NAPA VALLEY REGISTER
The youngest students at McPherson Elementary School have something to look forward to from now on — a playground of their own.
On Saturday, more than 40 volunteers, including teens, parents, contractors and teachers, completed the construction of the playground, which they call “Dos Mundos,” near the preschool.
“We care about the little ones,” said Liliana Galvan, 16, a Napa High School junior, who remembers there was no playground when she was a pre-schooler at the Yajome Street campus a dozen years ago.
Galvan worked on the project for two and a half months with several classmates from her Leadership Academy Youth Leaders in Action class. Some 60 high school students participate in the program.
Leslie Medine, executive director of On the Move, which oversees the AYALA program, said the teens chose the project when they discovered the school didn’t have a playground for preschoolers.
Diego Gomez, 16, another AYALA student, said he and his classmates want to make a difference.

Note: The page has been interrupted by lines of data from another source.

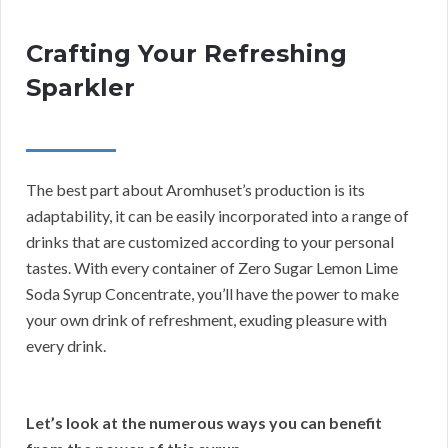
Crafting Your Refreshing
Sparkler
The best part about Aromhuset’s production is its
adaptability, it can be easily incorporated into a range of
drinks that are customized according to your personal
tastes. With every container of Zero Sugar Lemon Lime
Soda Syrup Concentrate, you’ll have the power to make
your own drink of refreshment, exuding pleasure with
every drink.
Let’s look at the numerous ways you can benefit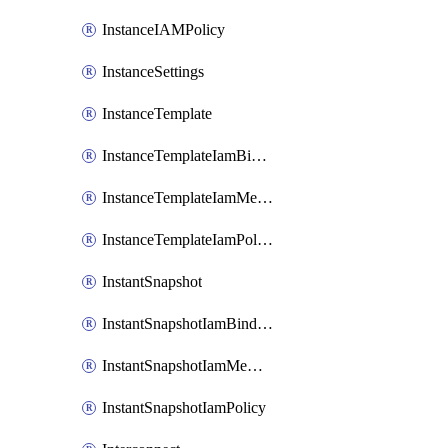
InstanceIAMPolicy
InstanceSettings
InstanceTemplate
InstanceTemplateIamBinding
InstanceTemplateIamMember
InstanceTemplateIamPolicy
InstantSnapshot
InstantSnapshotIamBinding
InstantSnapshotIamMember
InstantSnapshotIamPolicy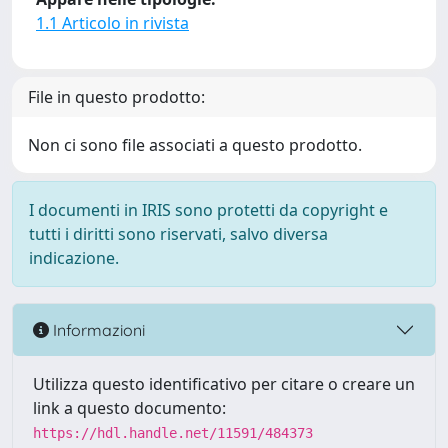
1.1 Articolo in rivista
File in questo prodotto:
Non ci sono file associati a questo prodotto.
I documenti in IRIS sono protetti da copyright e
tutti i diritti sono riservati, salvo diversa
indicazione.
Informazioni
Utilizza questo identificativo per citare o creare un
link a questo documento:
https://hdl.handle.net/11591/484373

The AYALA students drafted plans for the playground with the help of Steve Carlson, a volunteer contractor, and had the proposal approved by the Napa Valley Unified School District. They recruited parents and other volunteers and organized three work parties to build to install the playground from equipment donated by a preschool in Alameda.
One student invited landscape contractor Francisco Navarro to help build the concrete curb around the playground and assemble the equipment.
Sandy Sanchez, 17, designed the plans that Galvan drew to scale on paper.
John Shafer, whose Shafer Vineyards has adopted the school through the Napa Valley Vintners adopt-a-school program, contributed $10,000 for the school, including money for the playground.
“We saw it as an opportunity to help,” said Shafer, as contractor Malin Ensign and his foreman Lorenzo Vera spread a truckload of wood chips into a 12-inch layer in the playground area.
McPherson Principal Tamara Sanguinetti said the school’s kindergarten playground is not age appropriate and is too dangerous for pre-schoolers. “We’ve had two broken arms (there),” she said.
Under state rules, preschoolers cannot be on the playground at the same time as older kids, said pre-school teacher Rita Ortega. Ortega spent part of her Saturday washing students’ hands after they had plunged their fingers into buckets of blue and green paint to decorate two picnic tables.
Her students really needed a playground, Ortega said. “We1ll be able to do more activities outside,” she said.
Gloria Galvan, who volunteered Saturday to paint planters for the future garden, said her 5-year-old daughter, Nancy, loves the slides.
Erin Sawyer, a third-grade teacher at McPherson and the mother of a 4-year-old preschooler, Ben, and Laura Roldan, the mother of another preschooler, Mateo, 4, said their children could not wait to inaugurate their new playground.
Sawyer said Ben has been counting the days, and the day has now come.